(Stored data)

::::

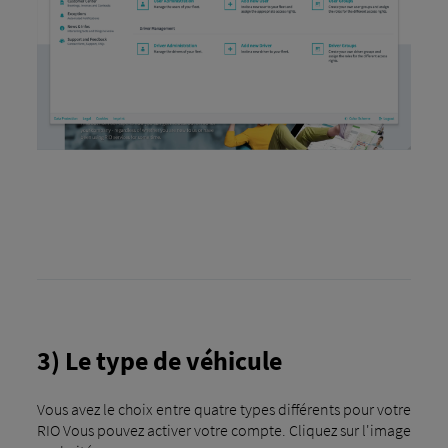
3) Le type de véhicule
Vous avez le choix entre quatre types différents pour votre
RIO Vous pouvez activer votre compte. Cliquez sur l'image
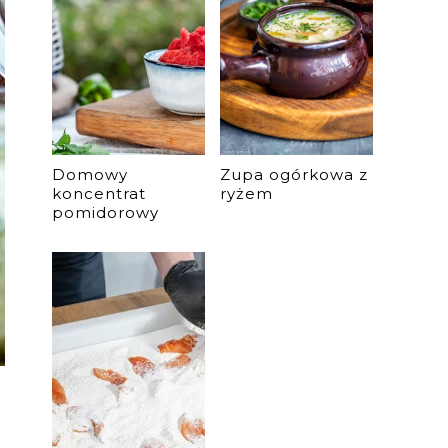
Domowy
Zupa ogórkowa z
koncentrat
ryżem
pomidorowy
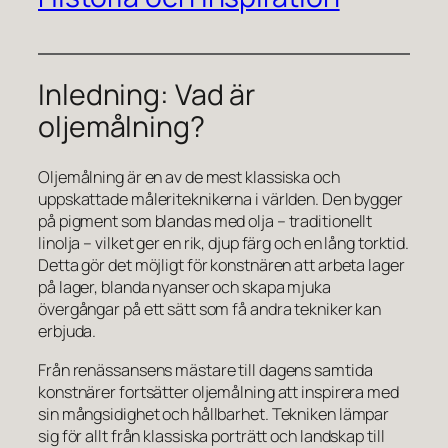
Inledning: Vad är
oljemålning?
Oljemålning är en av de mest klassiska och
uppskattade måleriteknikerna i världen. Den bygger
på pigment som blandas med olja – traditionellt
linolja – vilket ger en rik, djup färg och en lång torktid.
Detta gör det möjligt för konstnären att arbeta lager
på lager, blanda nyanser och skapa mjuka
övergångar på ett sätt som få andra tekniker kan
erbjuda.
Från renässansens mästare till dagens samtida
konstnärer fortsätter oljemålning att inspirera med
sin mångsidighet och hållbarhet. Tekniken lämpar
sig för allt från klassiska porträtt och landskap till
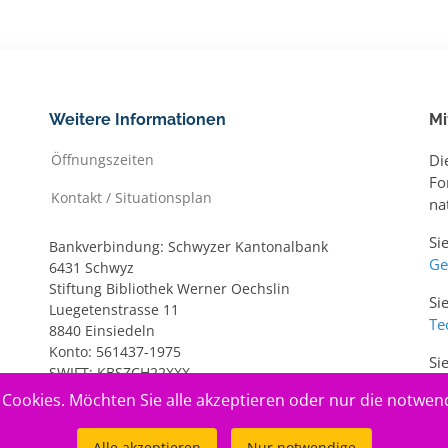
Weitere Informationen
Mi
Öffnungszeiten
Di
Fo
Kontakt / Situationsplan
na
Si
Bankverbindung: Schwyzer Kantonalbank
Ge
6431 Schwyz
Stiftung Bibliothek Werner Oechslin
Si
Luegetenstrasse 11
Te
8840 Einsiedeln
Konto: 561437-1975
Si
SWIFT: KBSZCH22XXX
ww
IBAN: CH20 0077 7005 6143 7197 5
Cookies. Möchten Sie alle akzeptieren oder nur die notwen
Alle akzeptieren
Nur notwendige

::::

*Brief*:
Say how many lines of the records contain the word "lager", and give no other output.

*Output of the task*:
2